One of the benefits of thorium reactors given here is that they can be placed pretty much anywhere, which obviates the need for massive new transmission systems. They are scalable which means that they can be placed near the demand, they produce heat and thus can be used as CHP stations, rather than for purely power generation - northern European correlation for power and heat demand is high. They can be ramped up and down, which means they would be an accomodative technology for intermittent renewables. In summary, it is not a binary choice, we can have both if it makes sense to do so. If Charles is right about what thorium can do, it would not make sense to have both, we would just go with thorium, though clearly at great risk of placing all eggs in one technological basket.

As to the argument that we and, more importantly from my perpsective, future generations would be better off simply powering down, I do not disagree. The pursuit of endless growth and consumption is doomed to failure. However, I accept that, no matter what my personal beliefs, voluntary powerdwon is NOT GOING TO HAPPEN. We will burn every last available drop, molecule and lump piece of oil, natural gas and coal before we, collectively, accept that it is not sustainable. That is the human condition, and no matter the number of well-intentioned people here on TOD, I do not see it changing. I foresee huge wars, famine, disease and societal breakdown as a result of people trying to get hold of that last drop of oil, grain of wheat, drop of water, piece of earth, etc. It saddens me and terrifies me (I have a six year old daughter) but I believe it is more likely to happen than not.

From that perspective, a technological fix like thorium might buy us hugely important breathing time to address issues of resource depletion and climate change. A fix that could close the energy gap on such a scale, as well as positively impacting on CO2 emissions might buy us the time to see and try to address other issues of over-population, top-soil shortages, NPK shortages, etc. I think we are on the brink of global disaster and that it is too late to avert some deeply unpleasant events, particularly in the developing world, but fast-tracking thorium R&D is a far better idea than CCS, IGCC, etc on the energy front, ant at least as productive as bank bailouts on the financial front (since that money is just being poured down the drain anyway).

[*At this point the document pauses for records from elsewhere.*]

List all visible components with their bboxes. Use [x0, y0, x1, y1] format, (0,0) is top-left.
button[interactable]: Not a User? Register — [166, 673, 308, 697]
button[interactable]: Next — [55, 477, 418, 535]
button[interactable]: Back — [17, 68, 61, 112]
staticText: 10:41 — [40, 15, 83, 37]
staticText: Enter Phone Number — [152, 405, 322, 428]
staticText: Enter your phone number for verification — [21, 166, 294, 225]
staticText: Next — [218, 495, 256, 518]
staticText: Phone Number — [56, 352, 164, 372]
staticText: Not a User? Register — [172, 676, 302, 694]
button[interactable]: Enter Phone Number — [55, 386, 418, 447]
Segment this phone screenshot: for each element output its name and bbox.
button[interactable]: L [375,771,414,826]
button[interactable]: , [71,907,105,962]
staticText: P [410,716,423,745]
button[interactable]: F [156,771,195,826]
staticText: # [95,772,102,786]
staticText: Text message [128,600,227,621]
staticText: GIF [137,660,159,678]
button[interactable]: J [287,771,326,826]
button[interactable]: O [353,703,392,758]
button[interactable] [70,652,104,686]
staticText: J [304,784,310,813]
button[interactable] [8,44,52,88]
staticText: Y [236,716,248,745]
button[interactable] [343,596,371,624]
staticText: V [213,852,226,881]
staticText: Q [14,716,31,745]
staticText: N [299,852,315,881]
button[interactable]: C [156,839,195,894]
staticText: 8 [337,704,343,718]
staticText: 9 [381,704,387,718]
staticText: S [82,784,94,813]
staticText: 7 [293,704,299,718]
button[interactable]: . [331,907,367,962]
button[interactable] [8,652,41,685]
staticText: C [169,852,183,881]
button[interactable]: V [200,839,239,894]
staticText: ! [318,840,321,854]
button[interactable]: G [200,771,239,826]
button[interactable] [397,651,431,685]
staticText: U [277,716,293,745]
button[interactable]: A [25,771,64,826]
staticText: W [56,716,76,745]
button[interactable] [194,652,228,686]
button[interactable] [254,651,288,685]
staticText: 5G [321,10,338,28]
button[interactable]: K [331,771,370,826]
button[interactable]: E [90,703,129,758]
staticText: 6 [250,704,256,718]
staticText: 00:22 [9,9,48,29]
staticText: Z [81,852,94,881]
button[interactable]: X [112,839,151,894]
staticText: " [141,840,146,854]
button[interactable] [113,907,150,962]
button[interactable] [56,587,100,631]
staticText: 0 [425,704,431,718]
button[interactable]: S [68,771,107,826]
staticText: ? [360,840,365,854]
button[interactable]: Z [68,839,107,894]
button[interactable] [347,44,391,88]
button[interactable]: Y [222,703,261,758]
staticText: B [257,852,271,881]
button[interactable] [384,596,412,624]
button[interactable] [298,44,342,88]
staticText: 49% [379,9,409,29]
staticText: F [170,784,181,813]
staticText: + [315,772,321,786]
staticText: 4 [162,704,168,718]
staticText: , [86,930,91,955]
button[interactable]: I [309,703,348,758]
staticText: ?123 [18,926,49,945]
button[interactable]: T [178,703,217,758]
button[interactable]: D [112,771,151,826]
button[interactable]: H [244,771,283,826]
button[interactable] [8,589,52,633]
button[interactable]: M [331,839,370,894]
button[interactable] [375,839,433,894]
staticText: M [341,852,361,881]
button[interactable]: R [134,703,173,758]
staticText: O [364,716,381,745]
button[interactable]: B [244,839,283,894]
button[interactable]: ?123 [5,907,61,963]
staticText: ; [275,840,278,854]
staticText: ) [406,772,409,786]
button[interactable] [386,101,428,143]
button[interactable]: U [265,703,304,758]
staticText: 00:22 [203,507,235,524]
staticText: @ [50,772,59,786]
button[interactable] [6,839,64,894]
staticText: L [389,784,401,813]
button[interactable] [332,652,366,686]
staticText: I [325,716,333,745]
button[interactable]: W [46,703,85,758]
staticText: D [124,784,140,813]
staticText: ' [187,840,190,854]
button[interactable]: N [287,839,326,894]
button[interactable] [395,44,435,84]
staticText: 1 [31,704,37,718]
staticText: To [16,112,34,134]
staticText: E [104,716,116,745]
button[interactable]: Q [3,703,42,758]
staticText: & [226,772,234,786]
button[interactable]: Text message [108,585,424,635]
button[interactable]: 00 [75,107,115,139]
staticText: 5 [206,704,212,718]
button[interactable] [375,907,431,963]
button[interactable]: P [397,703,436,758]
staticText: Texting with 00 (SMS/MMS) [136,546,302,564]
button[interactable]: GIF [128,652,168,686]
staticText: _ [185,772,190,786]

I apologise for ranting at length, but it irks me when otherwise intelligent people adopt such binary positions on issues such as renewables/thorium. We owe it to future generations to do our best to provide solutions to the problems we and our forebears laid up for them and the planet. I assume it is fairly clear that I am what would be called a doomer, but I still hope that there might be some technology fix that allows to buy the breathing time to avert total collapse. Thorium might be one and, as such, we need to have a close look, because IF it does what Charles says it can, then it is better than anything else we have at present, other than voluntarily powering-down.

Well said.

It is indeed rather dismal that the debate is still very polarized, with a strong antagonist and protagonist camp.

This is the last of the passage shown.